El leguleyo. Que se arremanga la seda de sus camisas y luce un Rolex vanidoso. Que simula ver la hora, cuando en realidad sólo desea lucir sus diamantes. Y mientras le envidian su testosterona y las yeguas le chirrean con demencia, la autoestima se le eleva hasta las nubes y es desde allí de donde les habla a los demás, cómo si debajo del hombro estuvieran.
El leguleyo. Tan feliz como un mendigo que se siente pobre. Todo le hace falta, aunque ya no le quepan más números en su chequera, más apellidos en su agenda, más cartones, sábanas e infidelidades en su conciencia. Sabe que derrite con su holgura y estandarte, y mientras articula mentiras que no cree, comienza a fantasear con el circo que lo mira como cuando él fue uno de los que admiró a los sofistas.

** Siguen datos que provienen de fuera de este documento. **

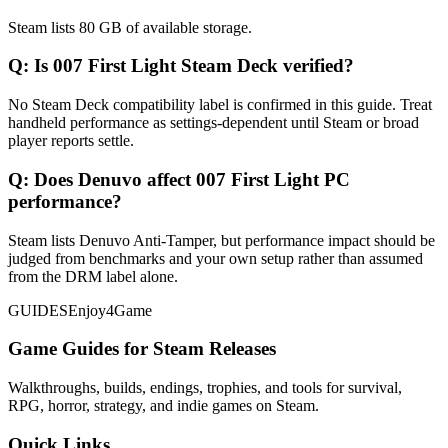
Steam lists 80 GB of available storage.
Q:
Is 007 First Light Steam Deck verified?
No Steam Deck compatibility label is confirmed in this guide. Treat
handheld performance as settings-dependent until Steam or broad
player reports settle.
Q:
Does Denuvo affect 007 First Light PC
performance?
Steam lists Denuvo Anti-Tamper, but performance impact should be
judged from benchmarks and your own setup rather than assumed
from the DRM label alone.
GUIDES
Enjoy4Game
Game Guides for Steam Releases
Walkthroughs, builds, endings, trophies, and tools for survival,
RPG, horror, strategy, and indie games on Steam.
Quick Links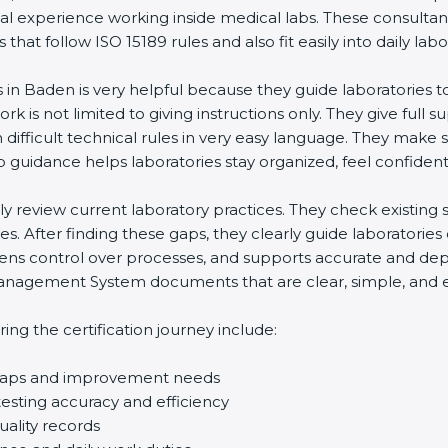
eal experience working inside medical labs. These consulta
at follow ISO 15189 rules and also fit easily into daily labo
s in Baden is very helpful because they guide laboratories 
rk is not limited to giving instructions only. They give full s
ifficult technical rules in very easy language. They make s
p guidance helps laboratories stay organized, feel confident,
ully review current laboratory practices. They check existi
s. After finding these gaps, they clearly guide laboratorie
hens control over processes, and supports accurate and depe
agement System documents that are clear, simple, and easy
ng the certification journey include:
d gaps and improvement needs
esting accuracy and efficiency
uality records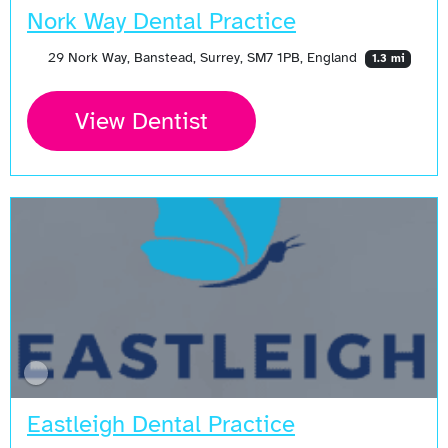
Nork Way Dental Practice
29 Nork Way, Banstead, Surrey, SM7 1PB, England
1.3 mi
View Dentist
Eastleigh Dental Practice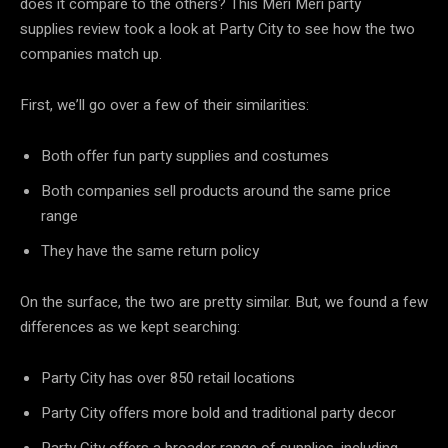
does it compare to the others? This Meri Meri party
supplies review took a look at Party City to see how the two
companies match up.
First, we’ll go over a few of their similarities:
Both offer fun party supplies and costumes
Both companies sell products around the same price
range
They have the same return policy
On the surface, the two are pretty similar. But, we found a few
differences as we kept searching:
Party City has over 850 retail locations
Party City offers more bold and traditional party decor
Party City offers a broader range of supplies, including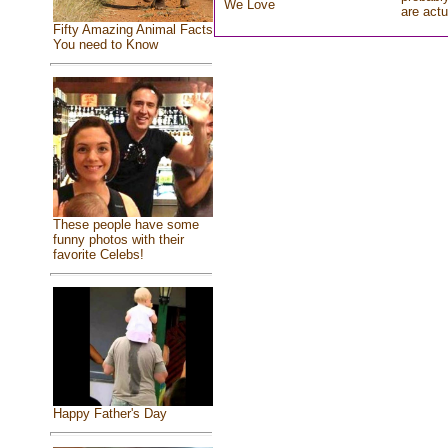
We Love
are actu
Fifty Amazing Animal Facts
You need to Know
These people have some
funny photos with their
favorite Celebs!
Happy Father's Day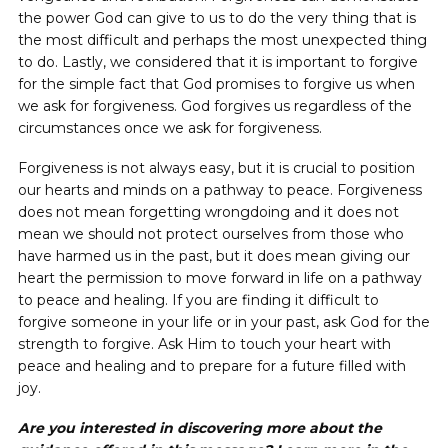
the power God can give to us to do the very thing that is
the most difficult and perhaps the most unexpected thing
to do. Lastly, we considered that it is important to forgive
for the simple fact that God promises to forgive us when
we ask for forgiveness. God forgives us regardless of the
circumstances once we ask for forgiveness.
Forgiveness is not always easy, but it is crucial to position
our hearts and minds on a pathway to peace. Forgiveness
does not mean forgetting wrongdoing and it does not
mean we should not protect ourselves from those who
have harmed us in the past, but it does mean giving our
heart the permission to move forward in life on a pathway
to peace and healing. If you are finding it difficult to
forgive someone in your life or in your past, ask God for the
strength to forgive. Ask Him to touch your heart with
peace and healing and to prepare for a future filled with
joy.
Are you interested in discovering more about the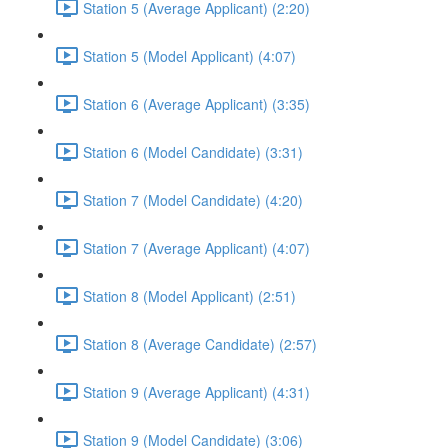
Station 5 (Average Applicant) (2:20)
Station 5 (Model Applicant) (4:07)
Station 6 (Average Applicant) (3:35)
Station 6 (Model Candidate) (3:31)
Station 7 (Model Candidate) (4:20)
Station 7 (Average Applicant) (4:07)
Station 8 (Model Applicant) (2:51)
Station 8 (Average Candidate) (2:57)
Station 9 (Average Applicant) (4:31)
Station 9 (Model Candidate) (3:06)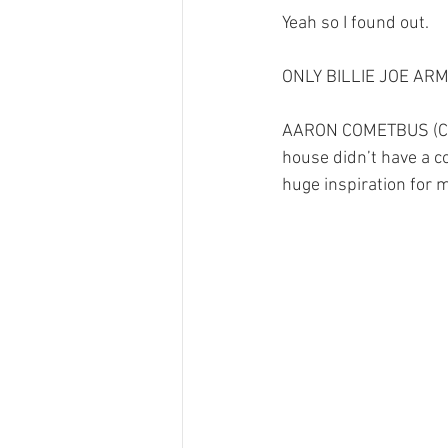
Yeah so I found out.
ONLY BILLIE JOE AR
AARON COMETBUS (COM
house didn’t have a c
huge inspiration fo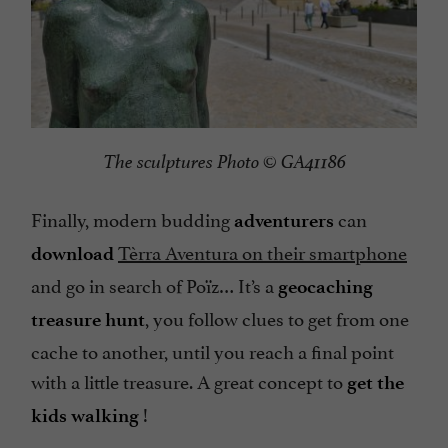
The sculptures Photo © GA41186
Finally, modern budding
can
adventurers
Tèrra Aventura on their smartphone
download
and go in search of Poïz… It’s a
geocaching
, you follow clues to get from one
treasure hunt
cache to another, until you reach a final point
with a little treasure. A great concept to
get the
!
kids walking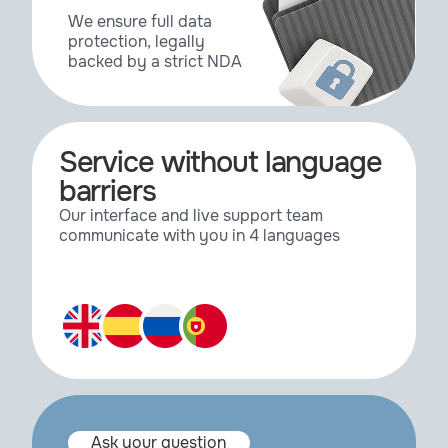
Reeper
2.03
We ensure full data
protection, legally
backed by a strict NDA
Reeper
3.2
Reeper SE
3.2
Service without language
barriers
Surface Spread
1.0.44
Our interface and live support team
communicate with you in 4 languages
Surface Spread
2.0.4
Topoformer
1.1
TurbulenceFD
1.0.1465
Ask your question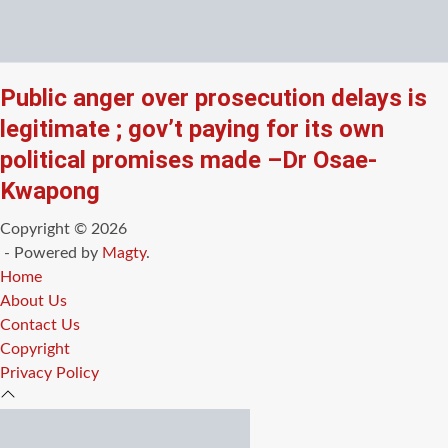
Public anger over prosecution delays is
legitimate ; gov’t paying for its own
political promises made –Dr Osae-
Kwapong
Copyright © 2026
- Powered by
Magty
.
Home
About Us
Contact Us
Copyright
Privacy Policy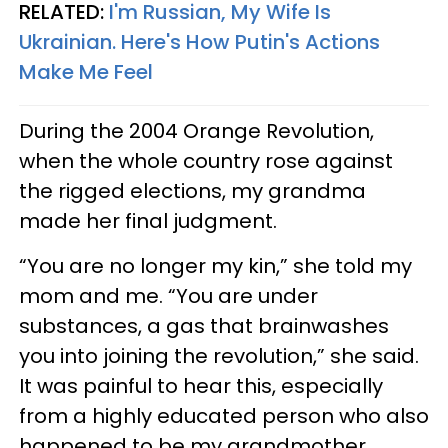
RELATED:
I'm Russian, My Wife Is
Ukrainian. Here's How Putin's Actions
Make Me Feel
During the 2004 Orange Revolution,
when the whole country rose against
the rigged elections, my grandma
made her final judgment.
“You are no longer my kin,” she told my
mom and me. “You are under
substances, a gas that brainwashes
you into joining the revolution,” she said.
It was painful to hear this, especially
from a highly educated person who also
happened to be my grandmother.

El leguleyo. Se le confunden las apariencias y hace tiempo que no es él. Se la pasa mintiendo, y ahora se le han mezclado las certezas. Descubrió que la vida era un sinsentido, y se la pasa convenciendo a los demás de lo contrario. Ama a las mujeres: a todas por igual sin distinciones ni decencia. Les sonríe y les revuelca las faldas entre las noches; les sacia la sed y las vuelve a dejar sedientas. Sabe que la vida es un incentivo, y se las arregla por acicalarse la figura y perfeccionar su retórica. Estudió muchos años de la ética, y sin embargo vive ocultando inmoralidades. La vida le parece corta, intensa, desastrosamente complicada. No le queda tiempo para darse cuenta que todo es muy simple. No le queda tiempo para mirarse y descubrirse; volver a embarcar el rumbo. No le da tiempo para reflexionar sus contradicciones; excepto cuando se acuesta y reposa su cabeza en la almohada. Por razones prácticas y de salud mental, decidió tomar una pastilla de dormir todos los días.